Data for review Start Marker
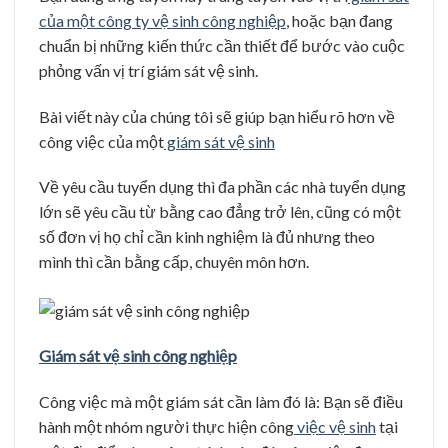
của một công ty vệ sinh công nghiệp
, hoặc bạn đang
chuẩn bị những kiến thức cần thiết để bước vào cuộc
phỏng vấn vị trí giám sát vệ sinh.
Bài viết này của chúng tôi sẽ giúp bạn hiểu rõ hơn về
công việc của một
giám sát vệ sinh
Về yêu cầu tuyển dụng thì đa phần các nhà tuyển dụng
lớn sẽ yêu cầu từ bằng cao đẳng trở lên, cũng có một
số đơn vị họ chỉ cần kinh nghiệm là đủ nhưng theo
mình thì cần bằng cấp, chuyên môn hơn.
Giám sát vệ sinh công nghiệp
Công việc mà một giám sát cần làm đó là: Bạn sẽ điều
hành một nhóm người thực hiện công
việc vệ sinh
tại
Data for review End Marker
● Your objective
Give back exactly the lines from the one containing "chuẩn bị những" to the end of the material, both ends included.

● Exercise solution
chuẩn bị những kiến thức cần thiết để bước vào cuộc
phỏng vấn vị trí giám sát vệ sinh.
Bài viết này của chúng tôi sẽ giúp bạn hiểu rõ hơn về
công việc của một
giám sát vệ sinh
Về yêu cầu tuyển dụng thì đa phần các nhà tuyển dụng
lớn sẽ yêu cầu từ bằng cao đẳng trở lên, cũng có một
số đơn vị họ chỉ cần kinh nghiệm là đủ nhưng theo
mình thì cần bằng cấp, chuyên môn hơn.
Giám sát vệ sinh công nghiệp
Công việc mà một giám sát cần làm đó là: Bạn sẽ điều
hành một nhóm người thực hiện công
việc vệ sinh
tại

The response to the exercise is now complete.